Iterative Learning for Joint Image Denoising and Motion Artifact
Correction of 3D Brain MRI
- URL: http://arxiv.org/abs/2403.08162v1
- Date: Wed, 13 Mar 2024 01:18:55 GMT
- Title: Iterative Learning for Joint Image Denoising and Motion Artifact
Correction of 3D Brain MRI
- Authors: Lintao Zhang, Mengqi Wu, Lihong Wang, David C. Steffens, Guy G.
Potter, Mingxia Liu
- Abstract summary: We propose a Joint image Denoising and motion Artifact Correction (JDAC) framework via iterative learning to handle noisy MRIs with motion artifacts.
We first design a novel noise level estimation strategy, and then adaptively reduce the noise through a U-Net backbone with feature normalization conditioning on the estimated noise variance.
The anti-artifact model employs another U-Net for eliminating motion artifacts, incorporating a novel gradient-based loss function designed to maintain the integrity of brain anatomy during the motion correction process.

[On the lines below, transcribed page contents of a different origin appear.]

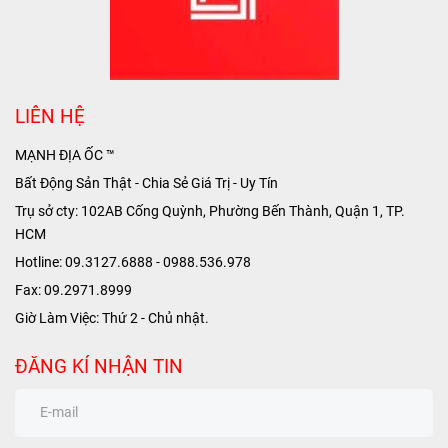
LIÊN HỆ
MẠNH ĐỊA ỐC ™
Bất Động Sản Thật - Chia Sẻ Giá Trị - Uy Tín
Trụ sở cty: 102AB Cống Quỳnh, Phường Bến Thành, Quận 1, TP.
HCM
Hotline: 09.3127.6888 - 0988.536.978
Fax: 09.2971.8999
Giờ Làm Việc: Thứ 2 - Chủ nhật.
ĐĂNG KÍ NHẬN TIN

- Score: 11.806804196128953
- License: http://arxiv.org/licenses/nonexclusive-distrib/1.0/
- Abstract: Image noise and motion artifacts greatly affect the quality of brain MRI and
negatively influence downstream medical image analysis. Previous studies often
focus on 2D methods that process each volumetric MR image slice-by-slice, thus
losing important 3D anatomical information. Additionally, these studies
generally treat image denoising and artifact correction as two standalone
tasks, without considering their potential relationship, especially on
low-quality images where severe noise and motion artifacts occur
simultaneously. To address these issues, we propose a Joint image Denoising and
motion Artifact Correction (JDAC) framework via iterative learning to handle
noisy MRIs with motion artifacts, consisting of an adaptive denoising model and
an anti-artifact model. In the adaptive denoising model, we first design a
novel noise level estimation strategy, and then adaptively reduce the noise
through a U-Net backbone with feature normalization conditioning on the
estimated noise variance. The anti-artifact model employs another U-Net for
eliminating motion artifacts, incorporating a novel gradient-based loss
function designed to maintain the integrity of brain anatomy during the motion
correction process. These two models are iteratively employed for joint image
denoising and artifact correction through an iterative learning framework. An
early stopping strategy depending on noise level estimation is applied to
accelerate the iteration process. The denoising model is trained with 9,544
T1-weighted MRIs with manually added Gaussian noise as supervision. The
anti-artifact model is trained on 552 T1-weighted MRIs with motion artifacts
and paired motion-free images. Experimental results on a public dataset and a
clinical study suggest the effectiveness of JDAC in both tasks of denoising and
motion artifact correction, compared with several state-of-the-art methods.